Vivre avec la surveillance numérique en Chine. Récits de citoyens au sujet de la technologie, de la vie privée et de la gouvernance
La surveillance numérique est une réalité quotidienne de la vie en Chine. La monographie Living with Digital Surveillance in China: Citizens’ Narratives on Technology, Privacy, and Governance, récemment parue dans la collection Routledge Studies in Surveillance, explore le sens que les citoyens chinois donnent à cette surveillance et la façon dont ils vivent avec elle. Elle interroge leur imaginaire de la surveillance et de la vie privée à la lumière du contexte historique et socio-politique chinois. Sur la base d’un corpus de 58 entretiens qualitatifs semi-structurés menés en Chine, d’un journal d’observations et d’une revue de littérature interdisciplinaire, Ariane Ollier-Malaterre tente de décentrer les recherches dans le champ de la surveillance, qui sont pour l’essentiel occidentales. Deux constats principaux se dégagent de cette analyse.

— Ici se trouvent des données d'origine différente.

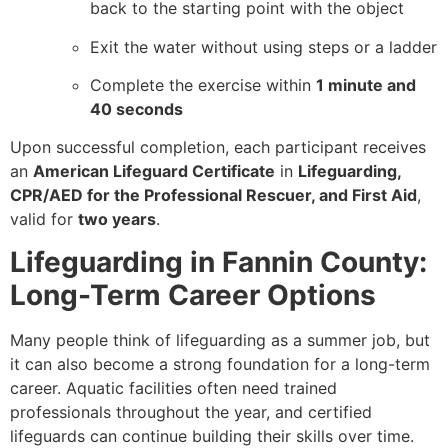
back to the starting point with the object
Exit the water without using steps or a ladder
Complete the exercise within
1 minute and
40 seconds
Upon successful completion, each participant receives
an
American Lifeguard Certificate
in
Lifeguarding,
CPR/AED for the Professional Rescuer, and First Aid
,
valid for
two years
.
Lifeguarding in Fannin County:
Long-Term Career Options
Many people think of lifeguarding as a summer job, but
it can also become a strong foundation for a long-term
career. Aquatic facilities often need trained
professionals throughout the year, and certified
lifeguards can continue building their skills over time.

Tout d’abord, les participants à la recherche tissent un système cohérent de récits angoissants concernant les lacunes morales qu’ils attribuent à la Chine, auxquels répondent d‘autres récits, rédempteurs ceux-là, présentant le gouvernement comme une figure protectrice et la technologie comme une solution à tous les problèmes et une force civilisatrice. De nombreux participants à la recherche voient donc la surveillance et les systèmes de crédit social comme indispensables pour remédier aux problèmes moraux que rencontre la Chine. Pourtant, cet appui à la surveillance se double de stratégies mentales sophistiquées visant à se distancer de l'exposition constante à la surveillance, et les participants expriment de la frustration, de la peur et de la colère. De fortes tensions intrapsychiques caractérisent ainsi l’imaginaire des participants vis-à-vis de la surveillance numérique. L’autrice présente également une réflexion sur le travail de terrain en Chine en tant que chercheure étrangère. Elle discute de ses choix visant à réduire autant que possible ses biais eurocentriques et de ses apprentissages sur les entretiens en contexte de censure politique.

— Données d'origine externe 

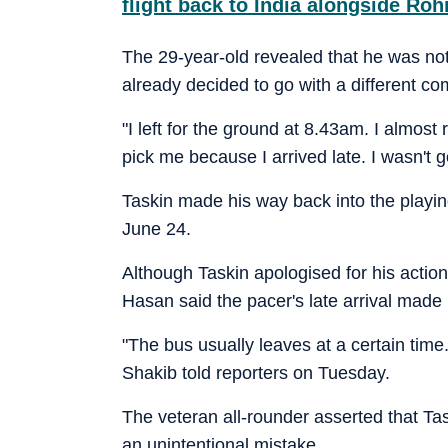
flight back to India alongside Ro
The 29-year-old revealed that he was n
already decided to go with a different co
"I left for the ground at 8.43am. I almost 
pick me because I arrived late. I wasn't 
Taskin made his way back into the playi
June 24.
Although Taskin apologised for his action
Hasan said the pacer's late arrival made it
"The bus usually leaves at a certain time.
Shakib told reporters on Tuesday.
The veteran all-rounder asserted that Task
an unintentional mistake.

A propos de l'intervenante
Ariane Ollier-Malaterre est professeure de management et titulaire de la Chaire de recherche du Canada sur la régulation du digital dans le vie professionnelle et personnelle à l’Université du Québec à Montréal. Ses recherches portent sur les technologies numériques et les frontières entre vie professionnelle et vie personnelle dans différents contextes nationaux. Elle a co-écrit plus de 75 chapitres et articles évalués par des pairs dans des revues en management, sociologie, psychologie et systèmes d’information.
Discutants :
Gilles Favarel-Garrigues, directeur de recherche au CERI.
Chloé Froissart, professeur de sciences politiques à l’Inalco.
Naoko Tokumitsu, maître de conférences à l'Inalco.